David Cromer is an extraordinarily astute director (Our Town, Brighton Beach Memoirs, and When the Rain Stops Falling) who elicits all of the nuances of a script and encourages his actors to assist him in his endeavors.
TRIBES, a new play by the gifted English writer Nina Raine which is now running at the intimate Barrow Street Theatre, is no exception. It is a wonderfully detailed production. Care has been taken to cast the perfect six actors. The design team has provided a multi purpose unit set (Scott Pask), with just the right lighting (Keith Parham) and sound effects (Daniel Kluger) to enhance the carefully chosen and emotionally felt words of Ms.
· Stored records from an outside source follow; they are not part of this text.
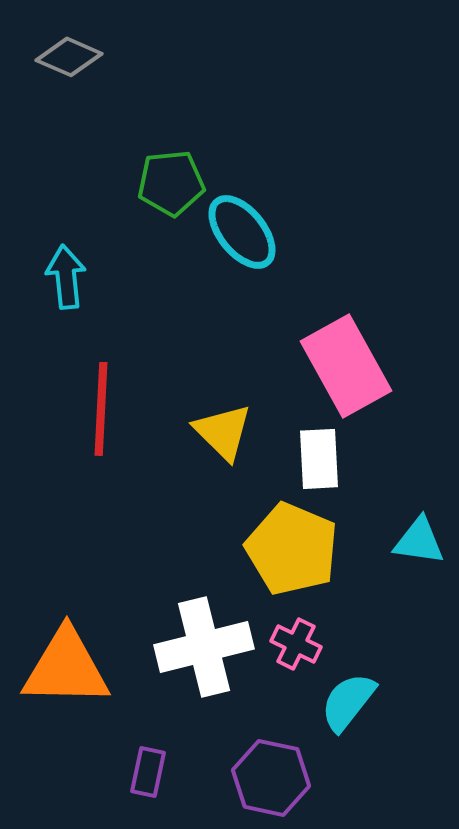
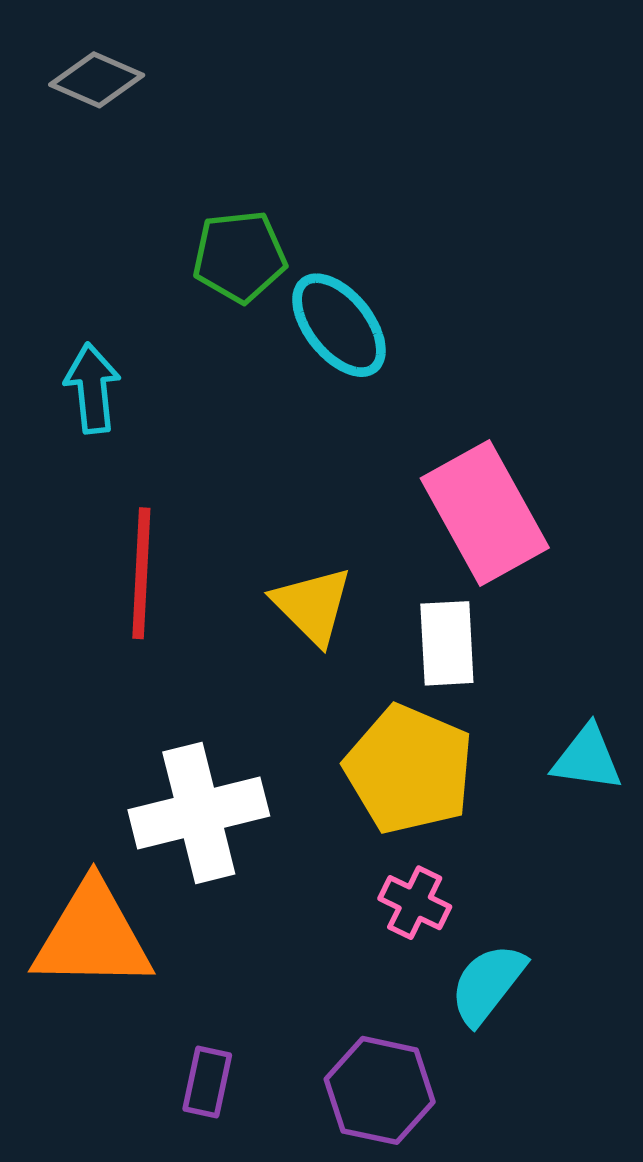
white cross: (204, 647) -> (199, 813), moved

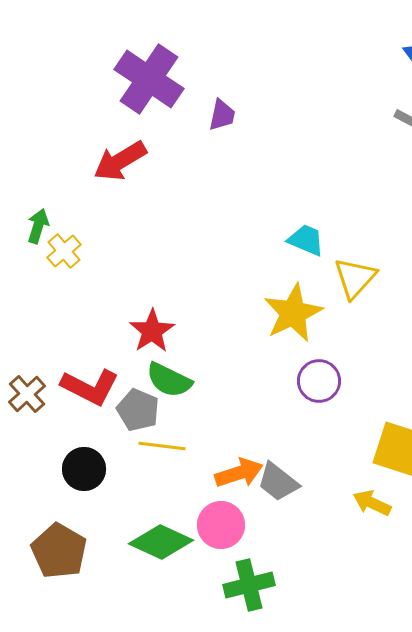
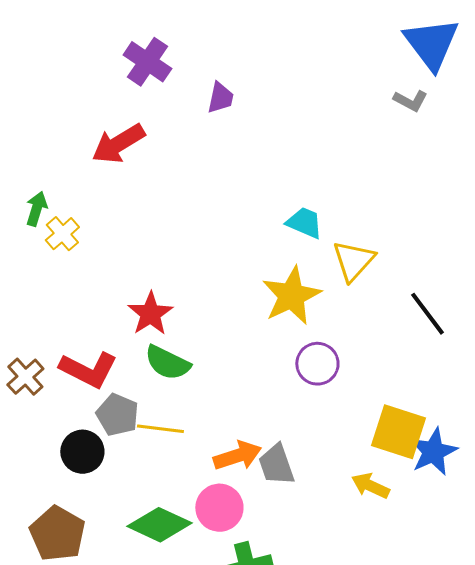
purple cross: (149, 79) -> (147, 62), size x0.7
gray pentagon: (138, 410) -> (117, 415), moved
gray trapezoid: (278, 482) -> (276, 465), turned 33

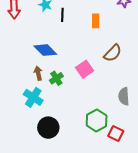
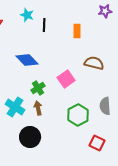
brown semicircle: (113, 53) -> (94, 63), turned -120
brown arrow: (38, 73) -> (38, 108), moved
green hexagon: (97, 121) -> (78, 115), moved

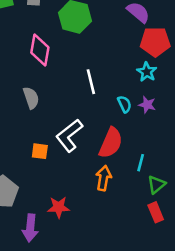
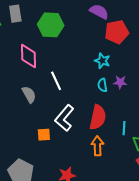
cyan star: (147, 72) -> (102, 61), moved
white line: (91, 82) -> (56, 81), moved
cyan semicircle: (124, 104) -> (102, 85), turned -152

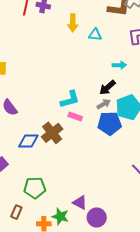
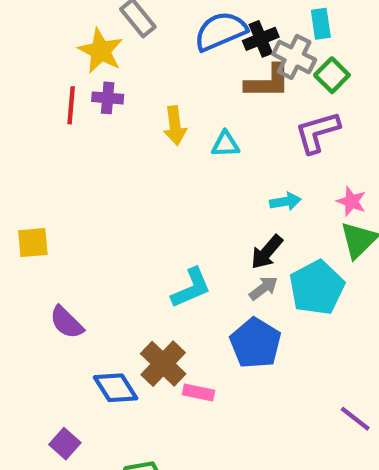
pink rectangle: (75, 117) -> (198, 393), moved
blue pentagon: (110, 123) -> (255, 343), moved, turned -30
blue diamond: (28, 141) -> (116, 388), turned 65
Raine in a play that confronts the family on stage and us – the audience – into dealing with deafness.
Choosing to stage TRIBES in the round and in so small a space affords the audience to sometimes be as frustrated as the born deaf Billy (portrayed with elegance and true humanity by Russell Harvard who is deaf, wears hearing aids and has the ability to lip read, speak and sign).
At times we are unable to hear clearly when actors have their backs to us and so we are forced into the world of semi-hearing, straining to make sense of what others are saying. This is a bold and brilliant stroke. Having us share in the disability even for so short a time brings us into their frustrating world.
Billy’s family is not inflicted with deafness. They are inflicted with not listening to or understanding each other – shouting at each other all the way around the communal dining table with lots of wine flowing down their throats. In that regard Billy has been fortunate not to hear the daily arguments between Christopher, the daddy of the brood (Jeff Perry) and his long suffering wife Beth (Mare Winningham), his sister Ruth who fancies herself an opera singer and his extremely protective younger brother Daniel (Will Brill) who hears “negative voices – who have retuned to the nest much to daddy’s displeasure.
This intellectual, creative and dysfunctional family have sheltered Billy all of his life, not wanting him to learn how to “sign”. Then he meets Sylvia (Susan Pourfar) a girl with deaf parents who is slowly but surely going deaf. They fall in love. And this newfound love enables Billy to confront his parents as he learns to sign and insists that they learn to sign also so that they can communicate on an equal level. If his obstinate father can learn Chinese why won’t he learn to sign?
It’s a most unusual and moving love story. And the two actors – Russell Harvard and Susan Pourfar are exceptional – with truth and real emotions at work by the playwright that make us feel deeply for the two of them as Billy learns to sign and gets a job reading lips from video surveillance (I was a bit confused here as to what the job actually entailed but it’s important that he has left home).
As Sylvia tries to explain that “being born deaf” and “going deaf” are two different things, both horrible, we see their relationship blossom until bother Daniel’s jealousy blossoms and he has some sort of nervous breakdown (another confusing moment as we are unprepared for the incredible toll that his brother’s leaving takes on him).
The use of projected dialogue helps. And there is in Act II a brilliantly staged and acted three way conversation with speech, signing and translations of such that is amazing. The use of silence is also put to beautiful use.
TRIBES will touch your mind intellectually and your heart deeply and as we leave the theatre we will all remember the sign for love.